▸ WORKING DATA
----------------------------------------
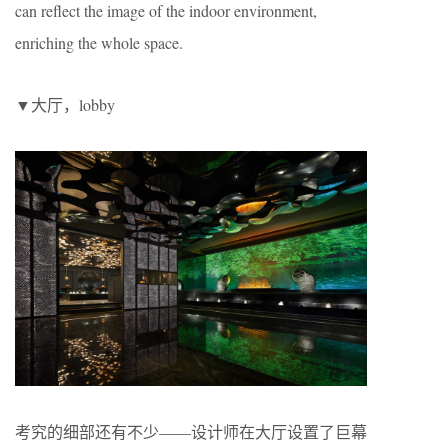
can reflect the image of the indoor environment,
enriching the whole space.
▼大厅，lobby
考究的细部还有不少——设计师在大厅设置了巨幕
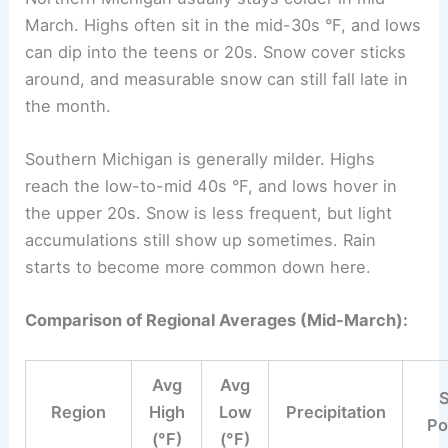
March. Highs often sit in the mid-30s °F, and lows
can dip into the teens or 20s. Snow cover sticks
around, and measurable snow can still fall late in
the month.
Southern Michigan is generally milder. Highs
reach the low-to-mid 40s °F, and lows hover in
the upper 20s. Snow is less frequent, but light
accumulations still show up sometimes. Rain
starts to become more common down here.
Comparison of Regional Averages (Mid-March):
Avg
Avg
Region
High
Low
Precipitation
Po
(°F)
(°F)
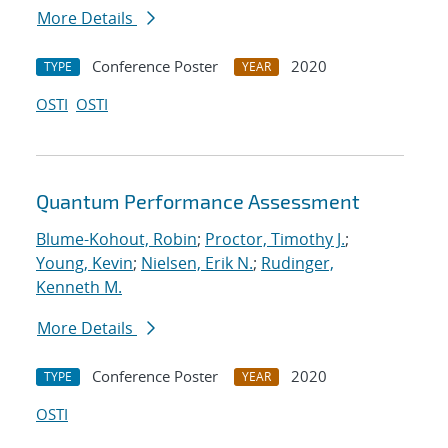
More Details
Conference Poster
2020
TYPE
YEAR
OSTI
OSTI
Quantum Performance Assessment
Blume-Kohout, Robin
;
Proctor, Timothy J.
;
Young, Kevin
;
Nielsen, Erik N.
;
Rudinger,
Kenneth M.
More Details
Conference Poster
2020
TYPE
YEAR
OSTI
----------------------------------------
▸ YOUR ASSIGNMENT
Could you print, word for word, the line containing "Blume-Kohout, Robin" and every line after it through the end of the records, and nothing else?

▸ WORKED SOLUTION
Blume-Kohout, Robin
;
Proctor, Timothy J.
;
Young, Kevin
;
Nielsen, Erik N.
;
Rudinger,
Kenneth M.
More Details
Conference Poster
2020
TYPE
YEAR
OSTI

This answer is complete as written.